TASK DATA -
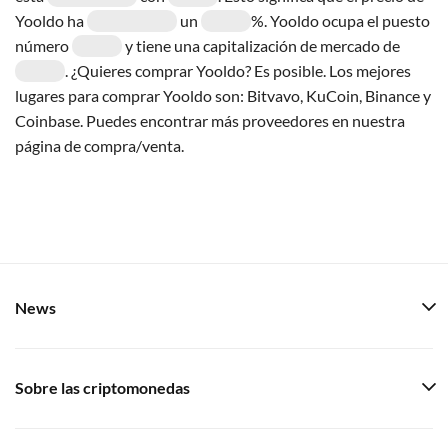
Yooldo ha
un
%. Yooldo ocupa el puesto
número
y tiene una capitalización de mercado de
. ¿Quieres comprar Yooldo? Es posible. Los mejores
lugares para comprar Yooldo son: Bitvavo, KuCoin, Binance y
Coinbase. Puedes encontrar más proveedores en nuestra
página de compra/venta.
News
Sobre las criptomonedas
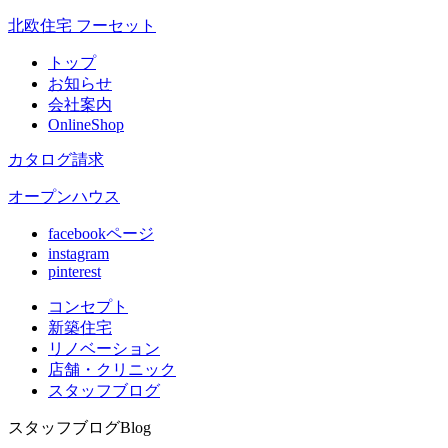
北欧住宅 フーセット
トップ
お知らせ
会社案内
OnlineShop
カタログ請求
オープンハウス
facebookページ
instagram
pinterest
コンセプト
新築住宅
リノベ
ーション
店舗
・クリニック
スタッフ
ブログ
スタッフブログ
Blog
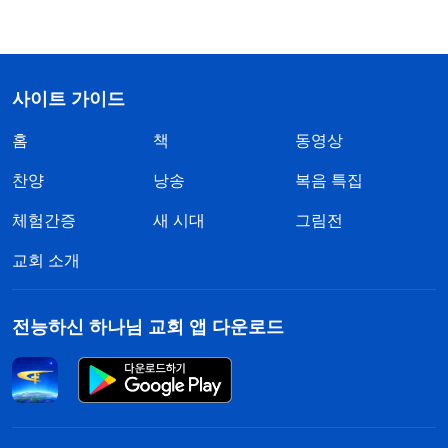
사이트 가이드
홈
책
동영상
찬양
낭송
복음 특집
체험간증
새 시대
그림전
교회 소개
전능하신 하나님 교회 앱 다운로드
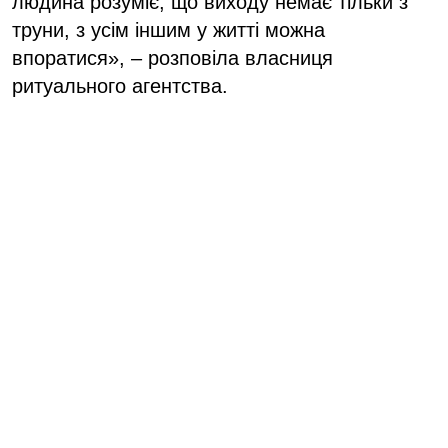
людина розуміє, що виходу немає тільки з
труни, з усім іншим у житті можна
впоратися», – розповіла власниця
ритуального агентства.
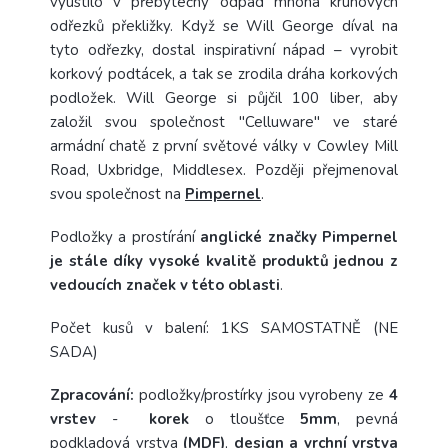
vyústilo v přebytečný odpad mnoha kruhových
odřezků překližky.
Když se Will George díval na
tyto odřezky, dostal inspirativní nápad – vyrobit
korkový podtácek, a tak se zrodila dráha korkových
podložek. Will George si půjčil 100 liber, aby
založil svou společnost "Celluware" ve staré
armádní chatě z první světové války v Cowley Mill
Road, Uxbridge, Middlesex. Později přejmenoval
svou společnost na
Pimpernel
.
Podložky a prostírání
anglické značky Pimpernel
je stále díky vysoké kvalitě produktů jednou z
vedoucích značek v této oblasti
.
Počet kusů v balení: 1KS SAMOSTATNĚ (NE
SADA)
Zpracování:
podložky/prostírky jsou vyrobeny ze
4
vrstev
-
korek
o tloušťce
5mm
, pevná
podkladová vrstva
(MDF)
,
design a vrchní vrstva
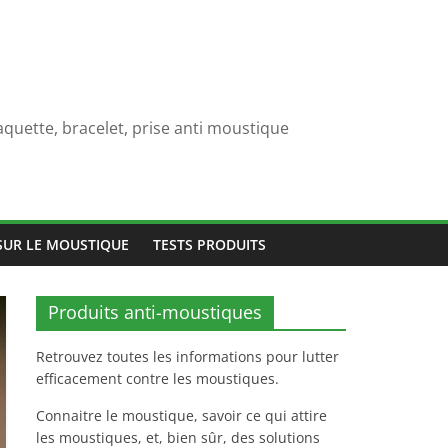
quette, bracelet, prise anti moustique
SUR LE MOUSTIQUE
TESTS PRODUITS
Produits anti-moustiques
Retrouvez toutes les informations pour lutter
efficacement contre les moustiques.
Connaitre le moustique, savoir ce qui attire
les moustiques, et, bien sûr, des solutions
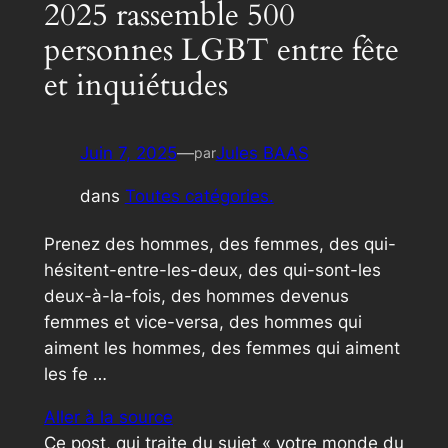
2025 rassemble 500
personnes LGBT entre fête
et inquiétudes
Juin 7, 2025
—
Jules BAAS
par
dans
Toutes catégories.
Prenez des hommes, des femmes, des qui-
hésitent-entre-les-deux, des qui-sont-les
deux-à-la-fois, des hommes devenus
femmes et vice-versa, des hommes qui
aiment les hommes, des femmes qui aiment
les fe …
Aller à la source
Ce post, qui traite du sujet « votre monde du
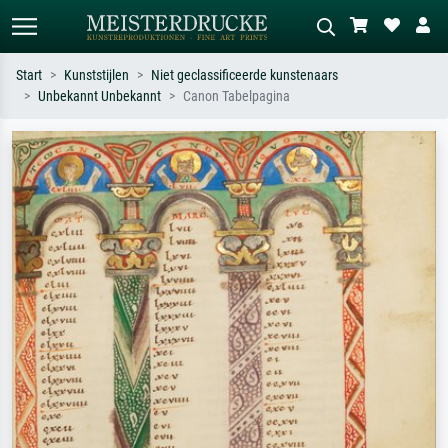
Start
Kunststijlen
Niet geclassificeerde kunstenaars
Unbekannt Unbekannt
Canon Tabelpagina
Standaard zoeken
AI-beeldzoeker
Zoek op kunstenaar, titel of stijl – bijv.
Beschrijf de scène – bijv. groene
Monet, Sterrennacht, impressionisme,
weide, abstract met veel rood, donker
Hokusai-golf, naakt.
olieverfschilderij, staand naakt naast
een boom.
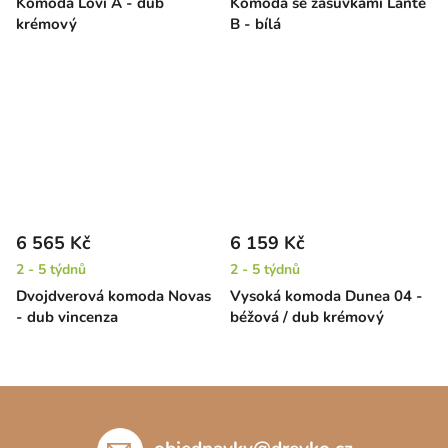
Komoda Lovi A - dub
Komoda se zásuvkami Lante
krémový
B - bílá
6 565 Kč
6 159 Kč
2 - 5 týdnů
2 - 5 týdnů
Dvojdverová komoda Novas
Vysoká komoda Dunea 04 -
- dub vincenza
béžová / dub krémový
Z
á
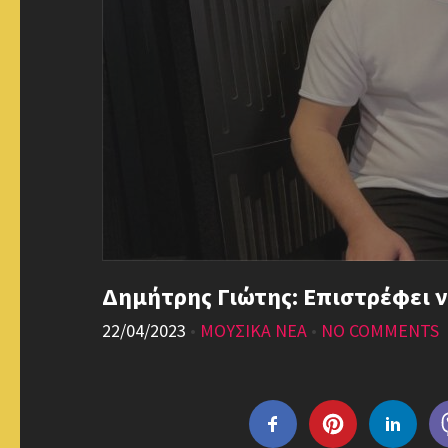
Δημήτρης Γιώτης: Επιστρέφει ν
22/04/2023
•
ΜΟΥΣΙΚΑ ΝΕΑ
•
NO COMMENTS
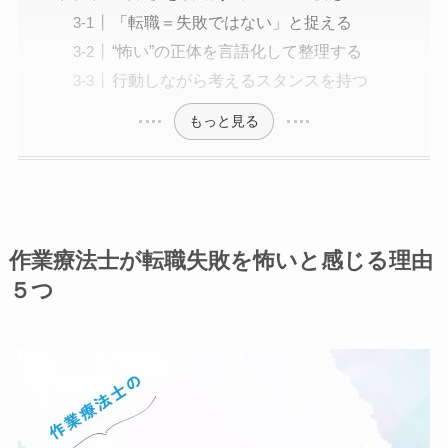
「転職＝失敗ではない」と捉える
“怖い”の正体を言語化して整理する
行動しながら考えるスタンスを持つ
もっと見る
作業療法士が転職失敗を怖いと感じる理由
５つ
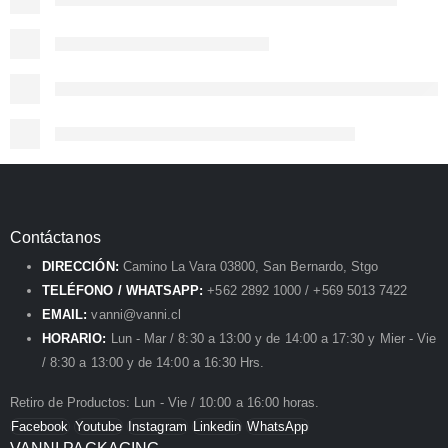
Contáctanos
DIRECCIÓN:
Camino La Vara 03800, San Bernardo, Stgo
TELÉFONO / WHATSAPP:
+562 2892 1000 / +569 5013 7422
EMAIL:
vanni@vanni.cl
HORARIO:
Lun - Mar / 8:30 a 13:00 y de 14:00 a 17:30 y Mier - Vie
/ 8:30 a 13:00 y de 14:00 a 16:30 Hrs.
Retiro de Productos: Lun - Vie / 10:00 a 16:00 horas.
Facebook
Youtube
Instagram
Linkedin
WhatsApp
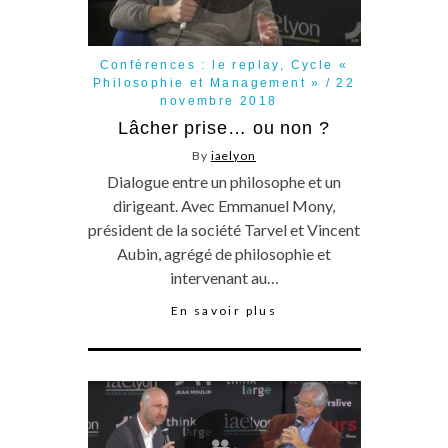
Conférences : le replay
,
Cycle «
Philosophie et Management »
22
novembre 2018
Lâcher prise… ou non ?
By
iaelyon
Dialogue entre un philosophe et un
dirigeant. Avec Emmanuel Mony,
président de la société Tarvel et Vincent
Aubin, agrégé de philosophie et
intervenant au…
En savoir plus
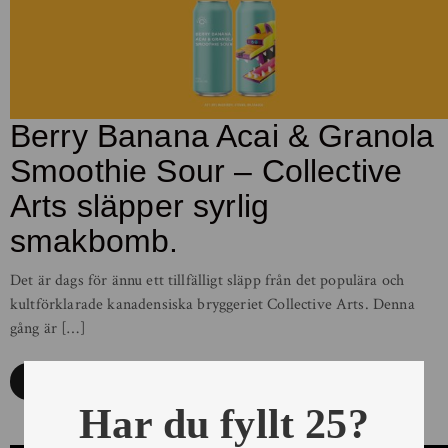
Berry Banana Acai & Granola
Smoothie Sour – Collective
Arts släpper syrlig
smakbomb.
Det är dags för ännu ett tillfälligt släpp från det populära och
kultförklarade kanadensiska bryggeriet Collective Arts. Denna
gång är […]
Läs mer
Har du fyllt 25?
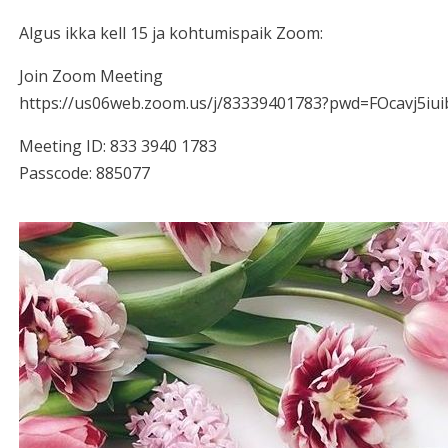
Algus ikka kell 15 ja kohtumispaik Zoom:
Join Zoom Meeting
https://us06web.zoom.us/j/83339401783?pwd=FOcavj5i
Meeting ID: 833 3940 1783
Passcode: 885077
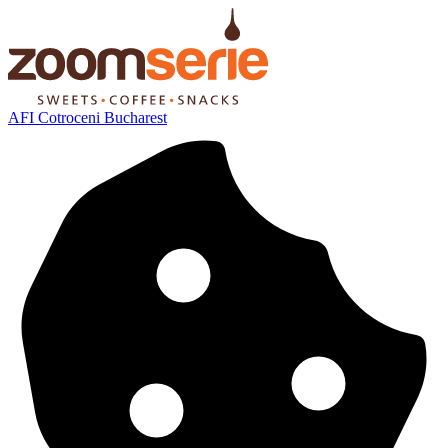
AFI Cotroceni Bucharest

ACTION ITEM -
Each entry above should be written out verbatim, minus its pictures.

TASK ANSWER -
Yooldo ha
un
%. Yooldo ocupa el puesto
número
y tiene una capitalización de mercado de
. ¿Quieres comprar Yooldo? Es posible. Los mejores
lugares para comprar Yooldo son: Bitvavo, KuCoin, Binance y
Coinbase. Puedes encontrar más proveedores en nuestra
página de compra/venta.
News
Sobre las criptomonedas
北欧住宅 フーセット
トップ
お知らせ
会社案内
OnlineShop
カタログ請求
オープンハウス
facebookページ
instagram
pinterest
コンセプト
新築住宅
リノベ
ーション
店舗
・クリニック
スタッフ
ブログ
スタッフブログ
Blog
사이트 가이드
홈
책
동영상
찬양
낭송
복음 특집
체험간증
새 시대
그림전
교회 소개
전능하신 하나님 교회 앱 다운로드
людина розуміє, що виходу немає тільки з
труни, з усім іншим у житті можна
впоратися», – розповіла власниця
ритуального агентства.
vyústilo v přebytečný odpad mnoha kruhových
odřezků překližky.
Když se Will George díval na
tyto odřezky, dostal inspirativní nápad – vyrobit
korkový podtácek, a tak se zrodila dráha korkových
podložek. Will George si půjčil 100 liber, aby
založil svou společnost "Celluware" ve staré
armádní chatě z první světové války v Cowley Mill
Road, Uxbridge, Middlesex. Později přejmenoval
svou společnost na
Pimpernel
.
Podložky a prostírání
anglické značky Pimpernel
je stále díky vysoké kvalitě produktů jednou z
vedoucích značek v této oblasti
.
Počet kusů v balení: 1KS SAMOSTATNĚ (NE
SADA)
Zpracování:
podložky/prostírky jsou vyrobeny ze
4
vrstev
-
korek
o tloušťce
5mm
, pevná
podkladová vrstva
(MDF)
,
design a vrchní vrstva
quette, bracelet, prise anti moustique
SUR LE MOUSTIQUE
TESTS PRODUITS
Produits anti-moustiques
Retrouvez toutes les informations pour lutter
efficacement contre les moustiques.
Connaitre le moustique, savoir ce qui attire
les moustiques, et, bien sûr, des solutions
2025 rassemble 500
personnes LGBT entre fête
et inquiétudes
Juin 7, 2025
—
Jules BAAS
par
dans
Toutes catégories.
Prenez des hommes, des femmes, des qui-
hésitent-entre-les-deux, des qui-sont-les
deux-à-la-fois, des hommes devenus
femmes et vice-versa, des hommes qui
aiment les hommes, des femmes qui aiment
les fe …
Aller à la source
Ce post, qui traite du sujet « votre monde du
Start
Kunststijlen
Niet geclassificeerde kunstenaars
Unbekannt Unbekannt
Canon Tabelpagina
Standaard zoeken
AI-beeldzoeker
Zoek op kunstenaar, titel of stijl – bijv.
Beschrijf de scène – bijv. groene
Monet, Sterrennacht, impressionisme,
weide, abstract met veel rood, donker
Hokusai-golf, naakt.
olieverfschilderij, staand naakt naast
een boom.
Komoda Lovi A - dub
Komoda se zásuvkami Lante
krémový
B - bílá
6 565 Kč
6 159 Kč
2 - 5 týdnů
2 - 5 týdnů
Dvojdverová komoda Novas
Vysoká komoda Dunea 04 -
- dub vincenza
béžová / dub krémový
Z
á
Δημήτρης Γιώτης: Επιστρέφει ν
22/04/2023
•
ΜΟΥΣΙΚΑ ΝΕΑ
•
NO COMMENTS
「転職＝失敗ではない」と捉える
“怖い”の正体を言語化して整理する
行動しながら考えるスタンスを持つ
もっと見る
作業療法士が転職失敗を怖いと感じる理由
５つ
Contáctanos
DIRECCIÓN:
Camino La Vara 03800, San Bernardo, Stgo
TELÉFONO / WHATSAPP:
+562 2892 1000 / +569 5013 7422
EMAIL:
vanni@vanni.cl
HORARIO:
Lun - Mar / 8:30 a 13:00 y de 14:00 a 17:30 y Mier - Vie
/ 8:30 a 13:00 y de 14:00 a 16:30 Hrs.
Retiro de Productos: Lun - Vie / 10:00 a 16:00 horas.
Facebook
Youtube
Instagram
Linkedin
WhatsApp
Conférences : le replay
,
Cycle «
Philosophie et Management »
22
novembre 2018
Lâcher prise… ou non ?
By
iaelyon
Dialogue entre un philosophe et un
dirigeant. Avec Emmanuel Mony,
président de la société Tarvel et Vincent
Aubin, agrégé de philosophie et
intervenant au…
En savoir plus
Berry Banana Acai & Granola
Smoothie Sour – Collective
Arts släpper syrlig
smakbomb.
Det är dags för ännu ett tillfälligt släpp från det populära och
kultförklarade kanadensiska bryggeriet Collective Arts. Denna
gång är […]
Läs mer
Har du fyllt 25?
Algus ikka kell 15 ja kohtumispaik Zoom:
Join Zoom Meeting
https://us06web.zoom.us/j/83339401783?pwd=FOcavj5i
Meeting ID: 833 3940 1783
Passcode: 885077
AFI Cotroceni Bucharest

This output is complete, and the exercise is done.